Mike Nixon has seen so many insurance claims related to water problems resulting from broken lines to icemakers that he hasn't hooked up his own icemaker.
The trend in homeowners' claims seems to be more water-type losses, such as leaky faucets and broken lines to icemakers that cause damage to the floor (and to the floors below), said Nixon, who is vice president of insurance operations for Armed Forces Insurance.
Some tips from Nixon and other experts on filing such claims, and how those tips can be used as best practices for other types of mishaps.
PREVENT WHEN POSSIBLE
Wet: There are some things you can do to try to avoid or mitigate damage – check your roof for signs of wear, for instance, before any leaks develop.
Dry: Clear your yard of debris that could become window-shattering missiles during high winds. Too difficult? Then do something that doesn't require any heavy lifting: Put down the cellphone when you're driving.
Auto insurance rates are rising nationwide, Nixon said, in part because of distracted drivers. Another car tip: Keep good service records.

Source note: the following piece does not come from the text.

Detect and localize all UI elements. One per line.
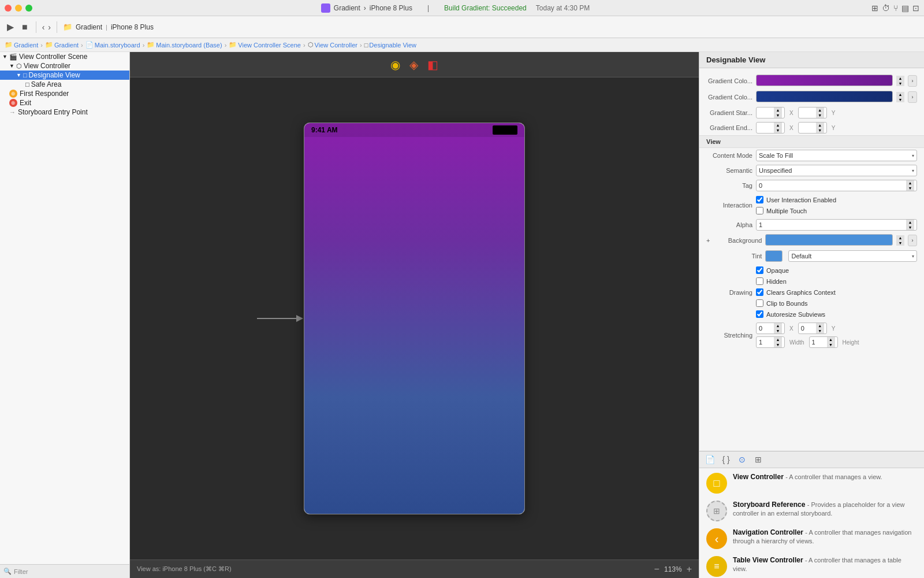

Wet: If there's any type of water damage, it's best to contact your insurance company immediately. "A lot of times, an insurance company will want to send someone out to take action so there's not an issue of mold," Nixon said.
Dry: Document your losses with photos and/or video, complete with descriptions, immediately – even before you begin cleanup.
TAKE NEEDED STEPS ... BUT DON'T OVER-REACH
Wet: Don't hire anyone to do major repairs without contacting the insurance company. It's one of the biggest mistakes seen by insurance officials, said Catherine Reese-Woodard, executive director of claims operations for USAA.
That doesn't mean you should ignore the problem. If your roof is damaged and leaking, get someone to tarp it right away. Make sure you document damage and keep receipts. If you're not sure who to hire for the job, your insurer may be a good resource for temporary repairs.
Dry: Regardless of the claim, making repairs prior to filing may not cost you your coverage, "but it doesn't give us a chance to investigate it and make sure they get the best repairs possible," Reese-Woodard said. "We inspect it or an appraiser inspects it. A repair shop doesn't always have the same level of rigor that we do."
Wet: Bringing in someone to fix those soggy floors? Even if your insurance company doesn't have anyone local in its network, it may be able to offer some guidelines. USAA, for instance, provides members with questions to ask, such as whether the contractor is licensed and bonded, and how long they've been operating. They'll also review the company's estimate.
Dry: Scam artists can crop up at any time, but frequently appear after events that affect a swath of people. One example: Eager workers may descend on a neighborhood after a hailstorm.
"One argument we get is that they must have had roof damage because their neighbor did," Nixon said. That doesn't mean your roof was damaged.
FILE FAST … IF YOU FILE
Wet or dry: Don't wait too long to file a claim. Check with your insurer to see if there's a time limit. On the other hand, if the damage is less than your deductible, or just a little more, you may not want to file a claim.
"If your deductible is $500, you're better off not filing if the loss is $510," Nixon said.
If you already know who's going to do the work, get the company to take a look at the damage, and provide an estimate before you decide whether to file a claim. If you don't have a preferred company, the insurance company will have a list of referrals, and can negotiate if needed.
Those rules don't apply to water damage, where mold and other concerns make it more likely the insurance company will want to send someone out immediately.